WORK ITEM> Produce a verbatim copy of the records, and keep the images out of it.

RECORD EXTRACTS>
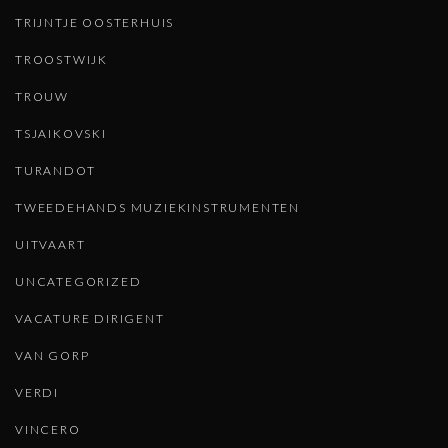
TRIJNTJE OOSTERHUIS
TROOSTWIJK
TROUW
TSJAIKOVSKI
TURANDOT
TWEEDEHANDS MUZIEKINSTRUMENTEN
UITVAART
UNCATEGORIZED
VACATURE DIRIGENT
VAN GORP
VERDI
VINCERO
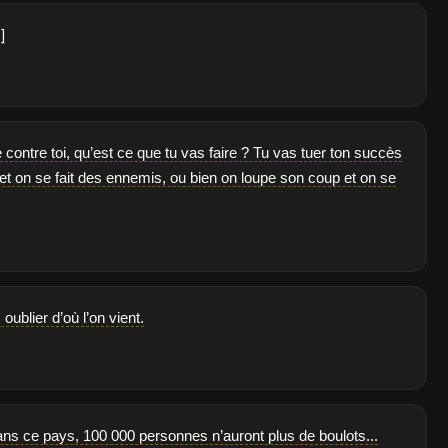
]
contre toi, qu’est ce que tu vas faire ? Tu vas tuer ton succès
 et on se fait des ennemis, ou bien on loupe son coup et on se
 oublier d’où l’on vient.
ns ce pays, 100 000 personnes n’auront plus de boulots...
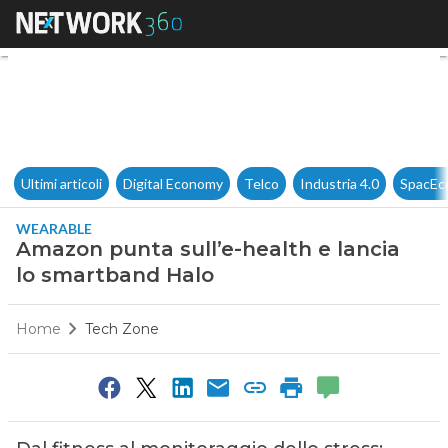
Amazon punta sull’e-health e
Ultimi articoli
Digital Economy
Telco
Industria 4.0
SpacEc
WEARABLE
Amazon punta sull’e-health e lancia
lo smartband Halo
Home
Tech Zone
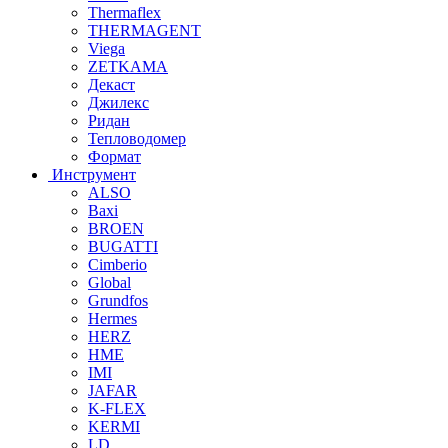
Thermaflex
THERMAGENT
Viega
ZETKAMA
Декаст
Джилекс
Ридан
Тепловодомер
Формат
Инструмент
ALSO
Baxi
BROEN
BUGATTI
Cimberio
Global
Grundfos
Hermes
HERZ
HME
IMI
JAFAR
K-FLEX
KERMI
LD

OUTPUT>
TRIJNTJE OOSTERHUIS
TROOSTWIJK
TROUW
TSJAIKOVSKI
TURANDOT
TWEEDEHANDS MUZIEKINSTRUMENTEN
UITVAART
UNCATEGORIZED
VACATURE DIRIGENT
VAN GORP
VERDI
VINCERO
]
contre toi, qu’est ce que tu vas faire ? Tu vas tuer ton succès
 et on se fait des ennemis, ou bien on loupe son coup et on se
 oublier d’où l’on vient.
ns ce pays, 100 000 personnes n’auront plus de boulots...
Amazon punta sull’e-health e
Ultimi articoli
Digital Economy
Telco
Industria 4.0
SpacEc
WEARABLE
Amazon punta sull’e-health e lancia
lo smartband Halo
Home
Tech Zone
Thermaflex
THERMAGENT
Viega
ZETKAMA
Декаст
Джилекс
Ридан
Тепловодомер
Формат
Инструмент
ALSO
Baxi
BROEN
BUGATTI
Cimberio
Global
Grundfos
Hermes
HERZ
HME
IMI
JAFAR
K-FLEX
KERMI
LD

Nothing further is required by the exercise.